We piled into an Expedition. The State Cop looked at the equipment bags we carried, and it was clear he wanted to ask, but he’d been told that questions were off-limits. All he knew was that we were ‘specialists’ on the Federal dime who came here to help solve a security problem. Which is another way of telling him to shut the hell up and just drive the car.
The geek with the glasses turned to me and started to speak, but I shook my head.

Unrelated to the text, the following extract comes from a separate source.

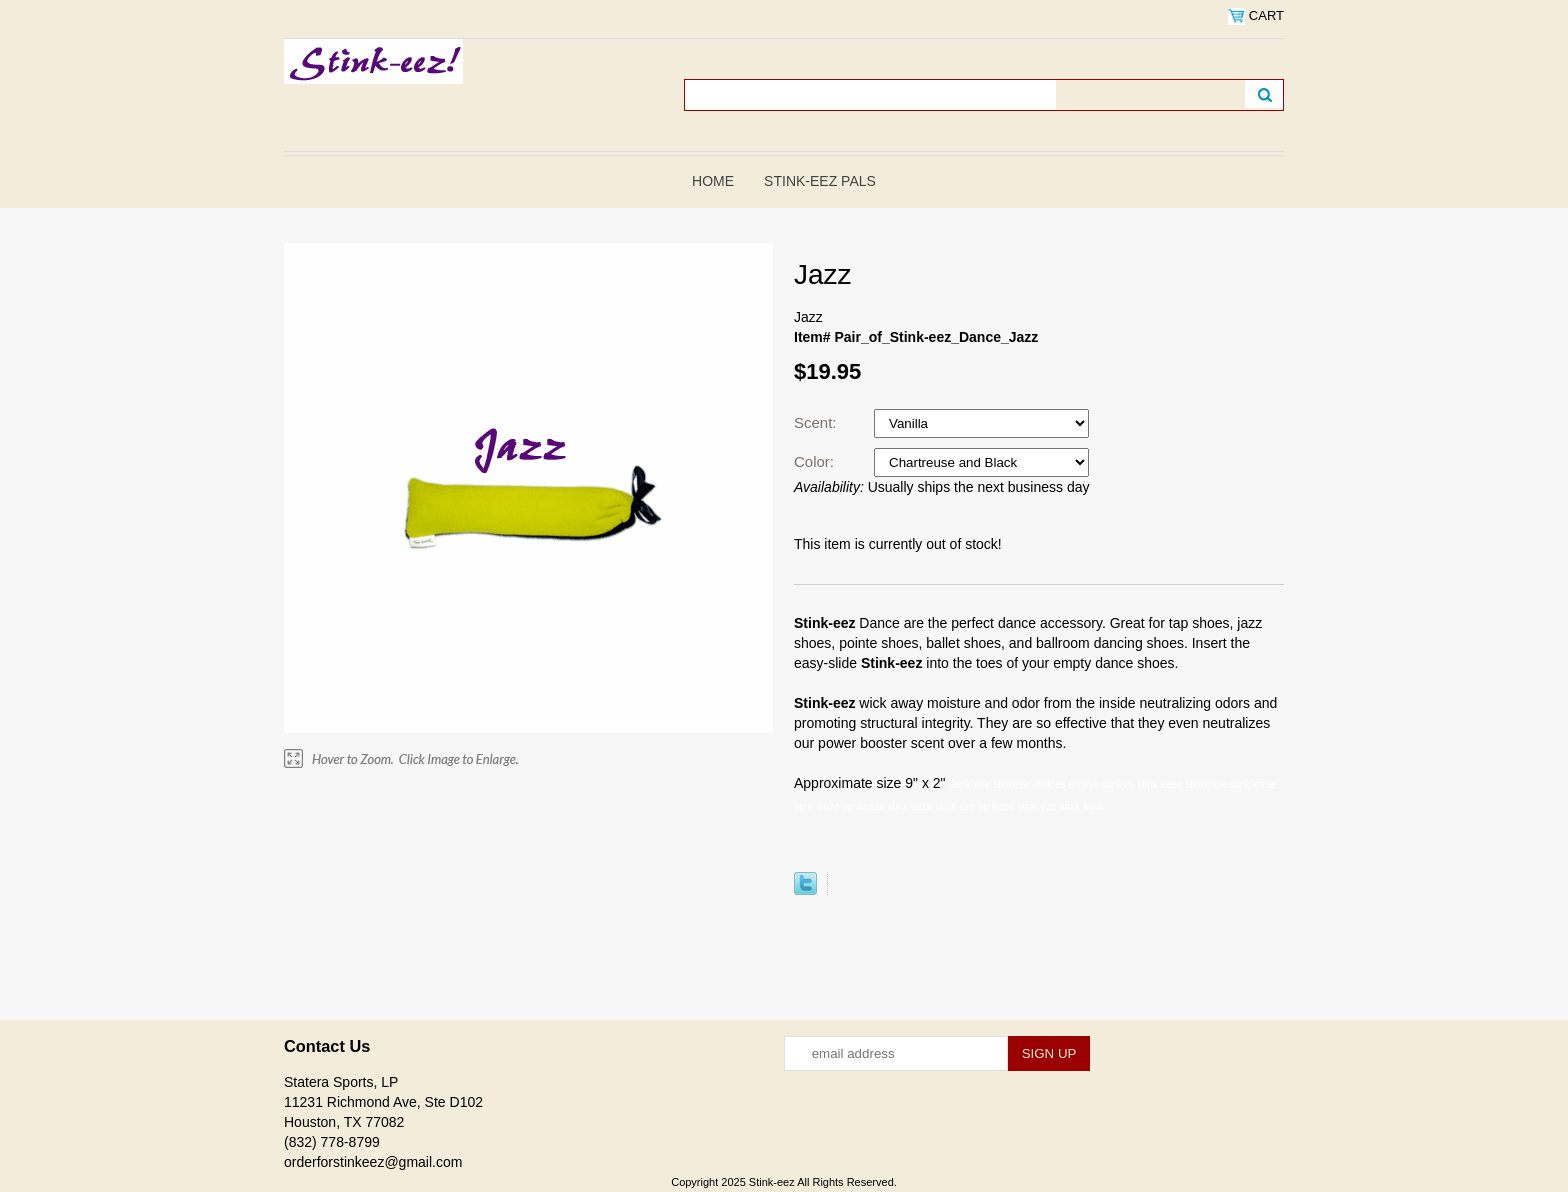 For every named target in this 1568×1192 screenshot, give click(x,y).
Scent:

We drove in silence down the zigzag road that should have been packed with tourists here for the water park and other summer sports. We passed three police roadblocks and turned onto an access road before a fourth. A phalanx of Troopers were bellowing at the families and tour busses, waving them into U-turns and turning deaf ears to the abuse heaped on them by people who had driven since before dawn to get here. Top caught my eye and shook his head. I nodded. Inconvenience was a hell of a lot better than dying out here in the cold.
A smaller road split off from the access road and led into a big equipment barn, but the barn was just a cover for the entrance to The Vault. Four nervous-looking guards manned the entrance; their supervisor came over to us in an electric golf cart. He cut a look at the bookworm.